After 11 weeks of the experimental diet, the final mean body weight of HBLC-fed mice was significantly lower than that of HFD- or LBLC-fed mice (HFD, 36.3 ± 1.1 g; LBLC, 30.3 ± 0.9 g; HBLC, 27.2 ± 0.5 g) (Fig. 1A). The average weekly food intake was not significantly different among the groups (Fig. 1B), suggesting that the reduction in body weight gain in LBLC and HBLC groups was not due to decreases in food consumption. To determine whether the weight-reducing effect of BLC was due to decreases in adipose tissue, the individual adipose tissue depot was scanned and quantified by micro-CT scanning, which was then used to generate a series of cross-sectional X-ray images. Consistent with the decrease in body weight, micro-CT images showed dramatic decreases in fat accumulation with BLC treatment (n = 3; fat mass/total body mass, HFD = 45.8 ± 1.6%; LBLC = 30.3 ± 2.7%; HBLC = 22.2 ± 1.9%) (Fig. 1C). Moreover, the weight of WAT in BLC-treated mice was significantly decreased, and BLC supplementation significantly decreased the size of the adipocytes (Fig. 1D).
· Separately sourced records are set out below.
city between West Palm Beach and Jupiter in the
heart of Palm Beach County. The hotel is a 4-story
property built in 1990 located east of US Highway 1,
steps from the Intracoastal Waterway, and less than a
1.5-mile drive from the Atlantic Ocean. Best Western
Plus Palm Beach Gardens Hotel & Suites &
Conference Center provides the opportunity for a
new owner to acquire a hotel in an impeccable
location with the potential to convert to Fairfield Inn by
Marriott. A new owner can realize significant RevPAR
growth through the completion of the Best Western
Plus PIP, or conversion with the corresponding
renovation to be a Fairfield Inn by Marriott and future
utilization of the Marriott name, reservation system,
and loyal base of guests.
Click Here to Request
BLC also decreased lipid accumulation and increased the expression of thermogenic genes in the liver (Supplementary Fig. 1). To investigate whether BLC elicits a beneficial metabolic effect, we conducted the OGTT and IPITT. Compared with HFD mice, BLC-treated mice had lower blood glucose concentrations after glucose or insulin administration, showing a significantly low area under the curve (Fig. 1E and F). In particular, the HBLC group showed insulin and leptin levels that were markedly reduced by 73.6% and 80.7%, respectively, compared with the HFD group (Table 1). In addition, BLC treatment did not cause any adverse side effects or growth (Supplementary Fig. 2).
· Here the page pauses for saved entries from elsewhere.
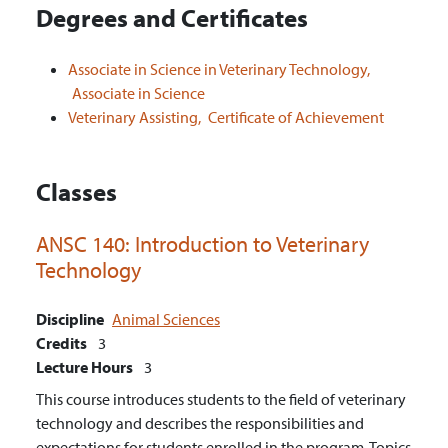
Degrees and Certificates
Associate in Science in Veterinary Technology,
Associate in Science
Veterinary Assisting,
Certificate of Achievement
Classes
ANSC 140:
Introduction to Veterinary
Technology
Discipline
Animal Sciences
Credits
3
Lecture Hours
3
This course introduces students to the field of veterinary
technology and describes the responsibilities and
expectations for students enrolled in the program. Topics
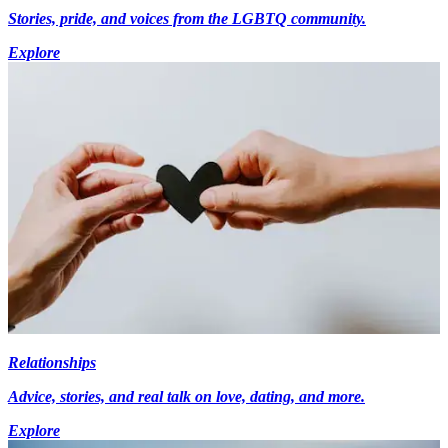
Stories, pride, and voices from the LGBTQ community.
Explore
Relationships
Advice, stories, and real talk on love, dating, and more.
Explore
To determine whether BLC reduces body weight gain and adiposity by modulating energy expenditure and to understand the mechanism of BLC-induced thermogenesis, we performed indirect calorimetry at room temperature (22°C) or at thermoneutrality (30°C). At 22°C, BLC-treated mice showed significantly higher Vo₂ and Vco₂ throughout the 12-h dark time compared with HFD mice (Fig. 2A and B). HBLC mice also showed significant increases in energy expenditure (Fig. 2C). Although energy expenditure was much lower at 30°C than at 22°C, BLC treatment also elicited a significant increase in the metabolic rate at 30°C (Fig. 2D–F).

We analyzed the expression of brown adipocyte–specific genes and proteins in the WAT of HFD-induced mice. A significant increase in brown adipocyte–specific genes, including UCP1, PRDM16, PGC1α, Cidea, and Elovl3, was observed in the LBLC and HBLC groups (Fig. 3A). In particular, the expression of UCP1 and Elovl3 mRNA in the scWAT of the HBLC group was 62.5- and 24.7-fold higher than that of the HFD group. This increase in expression was also significantly higher in the epididymal WAT (epWAT) of the BLC groups than that of the HFD group (Fig. 3C). However, the expression of these genes was much higher in the scWAT than in the epWAT. These results are consistent with the findings of Wu et al. (22). In addition, brown adipocyte–specific proteins were increased with BLC administration (Fig. 3B and D). These increases in the scWAT of HBLC mice were accompanied by profound morphological changes toward a BAT-like phenotype, which was characterized by numerous UCP1-expressing clusters. However, UCP1-expressing adipocytes were not detected in the scWAT of HFD mice. Notably, the scWAT of HBLC mice appeared browner than that of HFD mice (Fig. 3E). In addition, the size and number of lipid droplets were clearly reduced in the interscapular BAT of the HBLC group (Fig. 3F), and key thermogenic factors were stimulated (Fig. 3G and H).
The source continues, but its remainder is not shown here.